--- YOUR ASSIGNMENT ---
Verbatim transcription with images omitted: return the entries below in full.

··· EXTRACTED MATERIAL ···

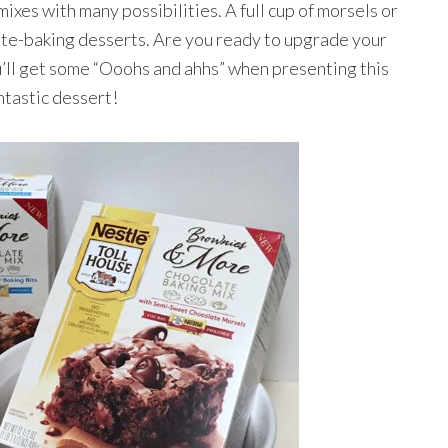
ixes with many possibilities. A full cup of morsels or
late-baking desserts. Are you ready to upgrade your
’ll get some “Ooohs and ahhs” when presenting this
ntastic dessert!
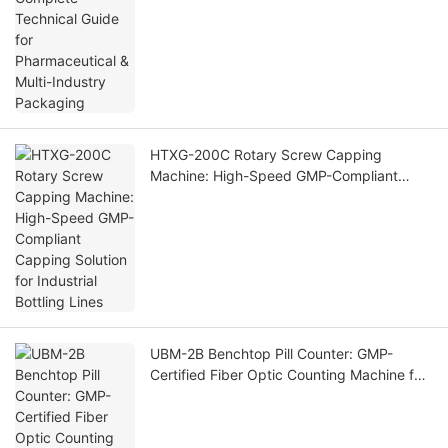
HTXG-200C Rotary Screw Capping
Machine: High-Speed GMP-Compliant
Capping Solution for Industrial Bottling
Lines
UBM-2B Benchtop Pill Counter: GMP-
Certified Fiber Optic Counting Machine for
Small Pharma Labs & Nutraceutical
Factories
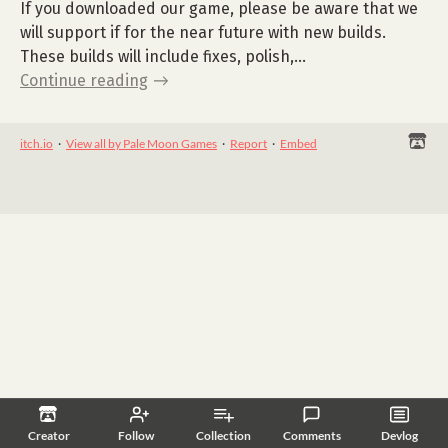
If you downloaded our game, please be aware that we
will support if for the near future with new builds.
These builds will include fixes, polish,...
Continue reading
itch.io
·
View all by Pale Moon Games
·
Report
·
Embed
Creator
Follow
Collection
Comments
Devlog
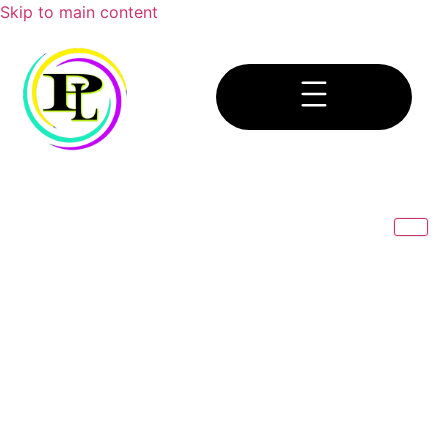
Skip to main content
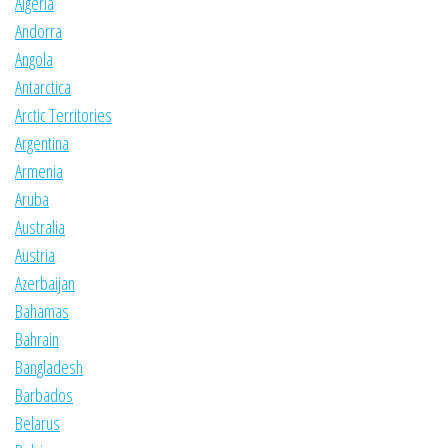
Algeria
Andorra
Angola
Antarctica
Arctic Territories
Argentina
Armenia
Aruba
Australia
Austria
Azerbaijan
Bahamas
Bahrain
Bangladesh
Barbados
Belarus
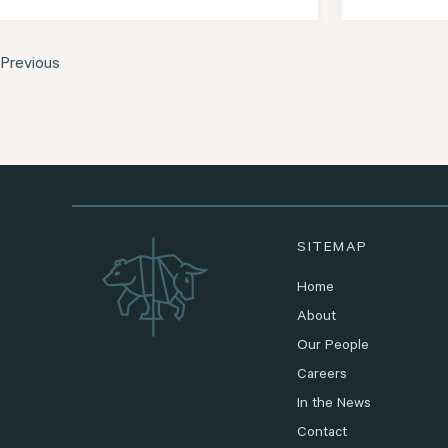
Previous
SITEMAP
Home
About
Our People
Careers
In the News
Contact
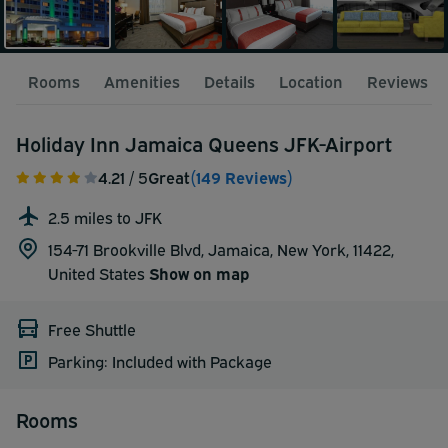
Rooms
Amenities
Details
Location
Reviews
Holiday Inn Jamaica Queens JFK-Airport
4.21
/ 5
Great
(149 Reviews)
2.5 miles to JFK
154-71 Brookville Blvd, Jamaica, New York, 11422,
United States
Show on map
Free Shuttle
Parking: Included with Package
Rooms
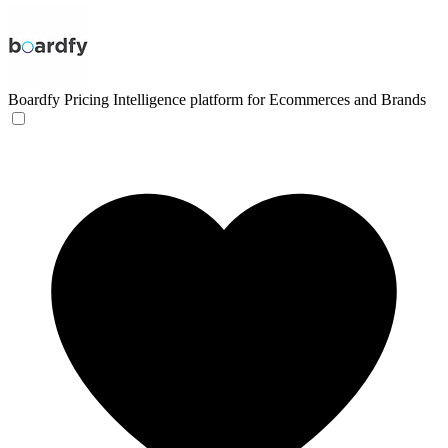
Boardfy
Pricing Intelligence platform for Ecommerces and Brands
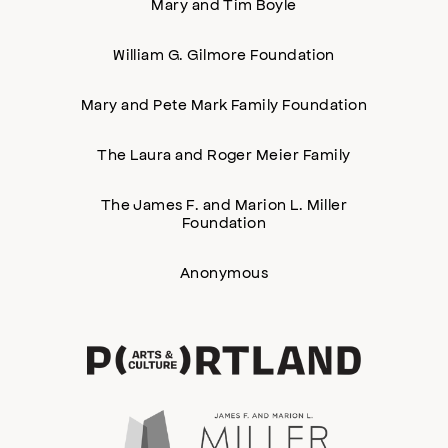
Mary and Tim Boyle
William G. Gilmore Foundation
Mary and Pete Mark Family Foundation
The Laura and Roger Meier Family
The James F. and Marion L. Miller
Foundation
Anonymous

···

--- SOLUTION TO THE PROBLEM ---
ixes with many possibilities. A full cup of morsels or
late-baking desserts. Are you ready to upgrade your
’ll get some “Ooohs and ahhs” when presenting this
ntastic dessert!
HTXG-200C Rotary Screw Capping
Machine: High-Speed GMP-Compliant
Capping Solution for Industrial Bottling
Lines
UBM-2B Benchtop Pill Counter: GMP-
Certified Fiber Optic Counting Machine for
Small Pharma Labs & Nutraceutical
Factories
If you downloaded our game, please be aware that we
will support if for the near future with new builds.
These builds will include fixes, polish,...
Continue reading
itch.io
·
View all by Pale Moon Games
·
Report
·
Embed
Creator
Follow
Collection
Comments
Devlog
Skip to main content
Algeria
Andorra
Angola
Antarctica
Arctic Territories
Argentina
Armenia
Aruba
Australia
Austria
Azerbaijan
Bahamas
Bahrain
Bangladesh
Barbados
Belarus
Previous
SITEMAP
Home
About
Our People
Careers
In the News
Contact
Rooms
Amenities
Details
Location
Reviews
Holiday Inn Jamaica Queens JFK-Airport
4.21
/ 5
Great
(149 Reviews)
2.5 miles to JFK
154-71 Brookville Blvd, Jamaica, New York, 11422,
United States
Show on map
Free Shuttle
Parking: Included with Package
Rooms
Boardfy
Pricing Intelligence platform for Ecommerces and Brands
Mary and Tim Boyle
William G. Gilmore Foundation
Mary and Pete Mark Family Foundation
The Laura and Roger Meier Family
The James F. and Marion L. Miller
Foundation
Anonymous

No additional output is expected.